In 2023, while Easterly led CISA, it came under significant scrutiny for censorship work from members of Congress who claimed CISA was involved in an attempted cover up. The Republican-led House Judiciary Committee and the Select Subcommittee on the Weaponization of the Federal Government accused CISA of colluding with big tech companies and disinformation partners to censor Americans. The House Republican claims have come under scrutiny as "attempts to distort the truth for political gain".
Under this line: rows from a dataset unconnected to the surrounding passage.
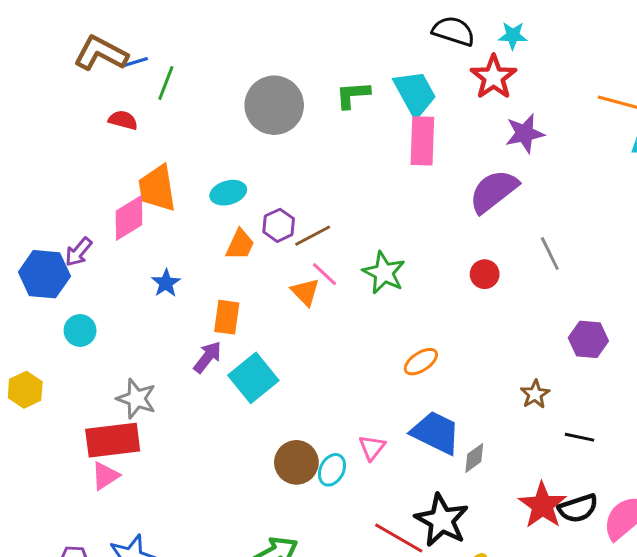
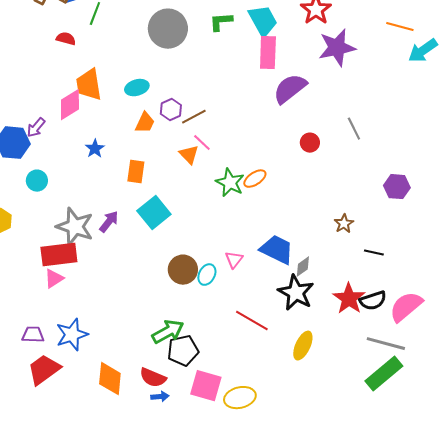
purple star: (525, 133) -> (337, 48), size x1.4
purple semicircle: (494, 191) -> (290, 89), moved
green star: (384, 273) -> (230, 183), moved
purple hexagon: (588, 339) -> (397, 187), moved
purple arrow: (207, 357) -> (109, 222), moved
orange ellipse: (421, 362) -> (255, 179), moved
gray star: (136, 399) -> (75, 227), size x1.4
black star: (442, 520) -> (296, 293), moved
Easterly stepped down from her position on January 20, 2025.

== Post-CISA Career ==

On July 30, 2025, Easterly was appointed to the Robert F. McDermott Distinguished Chair in the Department of Social Sciences at West Point. Later that day, after far-right activist Laura Loomer criticized the appointment, Secretary of the Army Daniel Driscoll rescinded the service agreement and ordered a review of the hiring practices.

== Awards ==
- Bronze Star (multiple awards)
- 2018 James W. Foley Legacy Foundation American Hostage Freedom Award

== Personal life ==
Easterly is the daughter of Noel Clinton Koch and June Quint Koch. She married attorney Jason Tighe Easterly in Potomac, Maryland on April 3, 2004. They have a son. Judge Catharine Easterly of the District of Columbia Court of Appeals is her sister-in-law.